In [3]:
import pandas as pd
import re
from sklearn.ensemble import RandomForestRegressor
from sklearn.model_selection import train_test_split
from sklearn.preprocessing import StandardScaler
from sklearn.metrics import mean_squared_error
from sklearn.decomposition import PCA
from sklearn.feature_extraction.text import TfidfVectorizer

idées de coco:
- on pourrait supprimer les yeasts qui ont les même mutations exactement (mais je sais pas si ça existe)
- si on supprime les features corrélées, c'est bien pour prédire "y" mais pour comprendre à quoi "y" est dû, c'est pas top non? Ex: si deux mutations sont corrélées (très liées), pour la compréhension de "on arrive à ce phénotype y si...", ce sera "si on a les deux mutations", mais si on en tej une, on aura "on arrive à ce phénotype y si : la yeast exprime la mutation (celle qu'on a pas tej)"

In [None]:
# Charger les datasets
cnv_data = pd.read_csv("copy_number_variation_dataset.csv")
proteome_data = pd.read_csv("proteome_dataset.csv")
phenotype_data = pd.read_csv("phenotype_dataset.csv")

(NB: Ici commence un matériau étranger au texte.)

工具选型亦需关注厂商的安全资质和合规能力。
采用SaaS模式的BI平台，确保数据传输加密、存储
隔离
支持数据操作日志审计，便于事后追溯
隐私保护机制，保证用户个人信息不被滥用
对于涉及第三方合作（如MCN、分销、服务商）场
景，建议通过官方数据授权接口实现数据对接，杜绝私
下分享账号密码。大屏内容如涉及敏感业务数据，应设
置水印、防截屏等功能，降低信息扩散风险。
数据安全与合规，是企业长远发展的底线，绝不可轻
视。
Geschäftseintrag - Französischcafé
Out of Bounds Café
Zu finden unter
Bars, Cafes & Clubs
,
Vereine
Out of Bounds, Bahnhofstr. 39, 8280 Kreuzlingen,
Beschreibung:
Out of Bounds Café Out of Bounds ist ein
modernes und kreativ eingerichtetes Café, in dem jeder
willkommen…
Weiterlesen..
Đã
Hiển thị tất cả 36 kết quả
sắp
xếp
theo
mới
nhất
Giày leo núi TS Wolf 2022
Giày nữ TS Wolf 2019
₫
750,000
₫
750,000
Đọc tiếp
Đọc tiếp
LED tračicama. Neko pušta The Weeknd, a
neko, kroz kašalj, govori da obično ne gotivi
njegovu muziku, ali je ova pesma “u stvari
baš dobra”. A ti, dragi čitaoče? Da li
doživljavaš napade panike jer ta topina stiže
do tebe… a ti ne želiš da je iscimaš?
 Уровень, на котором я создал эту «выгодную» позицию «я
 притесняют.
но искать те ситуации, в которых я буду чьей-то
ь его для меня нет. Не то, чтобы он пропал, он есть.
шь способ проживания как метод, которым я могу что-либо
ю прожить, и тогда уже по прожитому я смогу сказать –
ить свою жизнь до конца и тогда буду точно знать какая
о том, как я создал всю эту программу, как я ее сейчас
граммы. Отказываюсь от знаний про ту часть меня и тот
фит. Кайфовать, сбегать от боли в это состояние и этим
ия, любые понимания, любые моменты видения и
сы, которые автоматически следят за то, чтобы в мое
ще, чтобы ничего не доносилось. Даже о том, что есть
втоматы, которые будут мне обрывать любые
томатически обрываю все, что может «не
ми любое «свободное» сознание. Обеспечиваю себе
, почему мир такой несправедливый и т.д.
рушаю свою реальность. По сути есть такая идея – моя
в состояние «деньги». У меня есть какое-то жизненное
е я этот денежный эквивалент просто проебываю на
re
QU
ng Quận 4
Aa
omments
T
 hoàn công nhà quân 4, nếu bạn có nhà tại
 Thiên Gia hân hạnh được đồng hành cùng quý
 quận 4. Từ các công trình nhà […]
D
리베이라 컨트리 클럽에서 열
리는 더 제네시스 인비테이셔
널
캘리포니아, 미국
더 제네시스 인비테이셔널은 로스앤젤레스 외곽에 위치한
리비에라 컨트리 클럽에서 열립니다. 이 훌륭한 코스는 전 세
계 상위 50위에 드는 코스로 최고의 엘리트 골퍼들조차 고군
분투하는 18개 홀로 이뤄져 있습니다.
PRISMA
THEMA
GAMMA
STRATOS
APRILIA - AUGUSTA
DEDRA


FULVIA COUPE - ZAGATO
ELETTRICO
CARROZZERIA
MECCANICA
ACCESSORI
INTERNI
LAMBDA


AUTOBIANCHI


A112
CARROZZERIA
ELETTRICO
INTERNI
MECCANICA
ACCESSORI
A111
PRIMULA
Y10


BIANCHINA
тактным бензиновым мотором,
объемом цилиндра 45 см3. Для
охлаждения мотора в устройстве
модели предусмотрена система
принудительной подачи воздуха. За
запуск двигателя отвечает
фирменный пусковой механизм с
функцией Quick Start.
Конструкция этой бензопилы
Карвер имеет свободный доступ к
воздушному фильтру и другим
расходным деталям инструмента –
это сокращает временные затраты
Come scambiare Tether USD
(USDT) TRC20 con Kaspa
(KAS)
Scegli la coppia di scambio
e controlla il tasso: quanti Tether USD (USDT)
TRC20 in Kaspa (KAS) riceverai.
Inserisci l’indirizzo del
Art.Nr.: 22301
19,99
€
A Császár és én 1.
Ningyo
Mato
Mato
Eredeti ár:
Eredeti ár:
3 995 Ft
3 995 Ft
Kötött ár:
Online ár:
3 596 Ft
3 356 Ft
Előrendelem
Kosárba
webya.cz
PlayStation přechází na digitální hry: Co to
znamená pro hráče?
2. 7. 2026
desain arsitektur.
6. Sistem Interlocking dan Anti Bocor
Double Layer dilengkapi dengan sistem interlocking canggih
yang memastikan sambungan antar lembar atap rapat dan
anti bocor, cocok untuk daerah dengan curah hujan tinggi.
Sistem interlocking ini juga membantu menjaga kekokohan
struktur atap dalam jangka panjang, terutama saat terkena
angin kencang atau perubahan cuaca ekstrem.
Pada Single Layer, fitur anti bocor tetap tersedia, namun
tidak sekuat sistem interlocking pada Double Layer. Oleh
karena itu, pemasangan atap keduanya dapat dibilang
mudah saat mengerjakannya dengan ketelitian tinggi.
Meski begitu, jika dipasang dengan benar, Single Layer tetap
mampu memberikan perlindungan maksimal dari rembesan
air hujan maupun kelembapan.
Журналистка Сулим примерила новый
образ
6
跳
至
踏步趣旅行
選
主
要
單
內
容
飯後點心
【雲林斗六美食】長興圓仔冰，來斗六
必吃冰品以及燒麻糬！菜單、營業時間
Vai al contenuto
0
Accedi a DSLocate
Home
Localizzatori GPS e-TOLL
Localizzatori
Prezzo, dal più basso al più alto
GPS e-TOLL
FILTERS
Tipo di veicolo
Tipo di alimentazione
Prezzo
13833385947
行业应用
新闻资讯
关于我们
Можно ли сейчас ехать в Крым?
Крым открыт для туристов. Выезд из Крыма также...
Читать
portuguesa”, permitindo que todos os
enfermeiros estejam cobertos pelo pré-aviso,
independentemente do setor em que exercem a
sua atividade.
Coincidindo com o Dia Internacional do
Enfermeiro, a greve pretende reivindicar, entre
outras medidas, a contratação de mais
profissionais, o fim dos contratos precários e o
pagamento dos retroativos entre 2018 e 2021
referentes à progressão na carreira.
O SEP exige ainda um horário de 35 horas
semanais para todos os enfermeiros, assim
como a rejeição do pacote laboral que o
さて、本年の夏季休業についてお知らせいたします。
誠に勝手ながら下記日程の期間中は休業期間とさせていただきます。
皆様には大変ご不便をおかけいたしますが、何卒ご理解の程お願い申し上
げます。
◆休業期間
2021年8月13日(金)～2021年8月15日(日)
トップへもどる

# Joindre les datasets : Copy Number Variations et Proteome
# Fusion basée sur le `Standard_name` ou une autre clé partagée
merged_data = cnv_data.set_index("Standard_name").join(proteome_data.set_index("Protein_ID"), how="inner")
merged_data = merged_data.reset_index()

# Ajouter la cible (YPD_doublingtime) à partir du fichier de phénotypes
merged_data = merged_data.merge(
    phenotype_data[["Standard_name", "YPD_doublingtime"]], 
    left_on="index", 
    right_on="Standard_name", 
    how="inner"
)

# Supprimer les colonnes inutiles
merged_data = merged_data.drop(columns=["Standard_name", "index"])

# Prétraitement des données
# 1. CNV - Normalisation
cnv_features = merged_data.iloc[:, :-2]  # Toutes les colonnes sauf la séquence et YPD_doublingtime
scaler = StandardScaler()
cnv_normalized = scaler.fit_transform(cnv_features)

# 2. Proteome - TF-IDF pour encoder les séquences protéiques
vectorizer = TfidfVectorizer(analyzer="char", ngram_range=(3, 3))  # Tri-grammes pour motifs locaux
proteome_encoded = vectorizer.fit_transform(merged_data["Sequence"])

# Réduction de dimension avec PCA (pour limiter la taille des données après TF-IDF)
pca = PCA(n_components=50)
proteome_reduced = pca.fit_transform(proteome_encoded.toarray())

# Combiner CNV normalisé et protéome réduit
final_data = pd.DataFrame(cnv_normalized).join(pd.DataFrame(proteome_reduced))

# Ajouter la cible (YPD_doublingtime)
#final_data["YPD_doublingtime"] = merged_data["YPD_doublingtime"]

# Séparation en ensembles d'entraînement et de test
X = final_data.drop(columns=["YPD_doublingtime"])
y = final_data["YPD_doublingtime"]

X_train, X_test, y_train, y_test = train_test_split(X, y, test_size=0.2, random_state=42)


NameError: name 'pd' is not defined

In [None]:
#preprocess coco
from scipy.sparse import csr_matrix
from sklearn.feature_selection import VarianceThreshold
from sklearn.decomposition import TruncatedSVD
import dask.dataframe as dd

X = pd.read_csv("data/X_matrix.csv")
ordered_phenotype = pd.read_csv("data/ordered_phenotype_dataset.csv")
y = ordered_phenotype["YPD_doublingtime"]

# 1. Convert the mutation matrix to sparse representation
print("Converting to sparse matrix...")
sparse_mutation_matrix = csr_matrix(X.iloc[:, 1:].values)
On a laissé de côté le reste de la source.